If The Past Year(s) Were Offered Me Again


If The Past Year Were Offered Me Again

~Lady Gregory Augusta~

If the past year were offered me again,
And choice of good and ill before me set
Would I accept the pleasure with the pain
Or dare to wish that we had never met?
Ah! could I bear those happy hours to miss
When love began, unthought of and unspoke
That summer day when by a sudden kiss
We knew each other’s secret and awoke?
Ah no! not even to escape the pain,
Debate and anguish that I underwent
Flying from thee and my own self in vain
With trouble wasted, till my strength all spent
I knew at last that thou or love or fate
Had conquered and repentance was too late.

In consideration of the past years, I know it’s quite easy to wish I could have the time all over again. This or that may not have turned out my way and niggling thoughts and doubts  begin to surface. I have wanted to do it all over again and I have wanted to do things differently because sometimes “what’s done is done” is of very little comfort to me. I think of my past often although I do not live there because once it was a home to me. The good and the ill of it being more than just arbitrary events or occasions but instances of influence in a life as it was being lived. Instances which have shaped my here and now, and which will undoubtedly influence my what will be.

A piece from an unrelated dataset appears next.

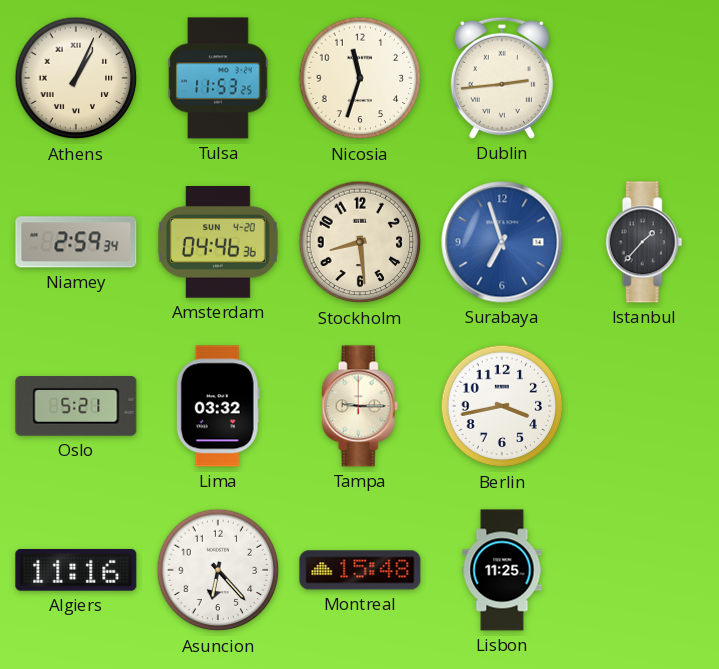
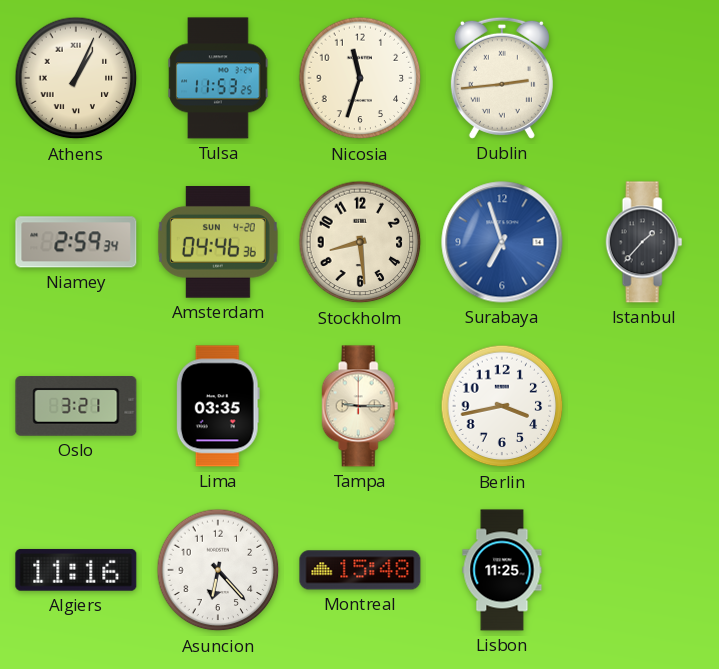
Oslo: 5:21 -> 3:21
Lima: 03:32 -> 03:35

So perhaps, I am glad that time-machines wherever they are sold are considerably expensive, because I’m not certain what I’d do if I could have one. Though maybe I’ve forgotten that changing my past would affect more than just me. Maybe I’d have gone to class more, or just not taken a certain road. Regardless, I didn’t and I did and all in all, to repent would be inadequate. I could say that life is but a sorrow tempered with bits of joy but that would just be melancholy. So what I will say then because this I do believe, is that pain does more to strengthen us and thus it unlike pleasure endures. After all, in considering the past years, I would have been tempted to undo the ill but perversely, it had more to teach me than the good ever did.

May you live a life of sweetness and sour and be thankful for all of it, for every hour. If it was all sweet, you would go through life without honesty and if it were all sour, you would live without any hope.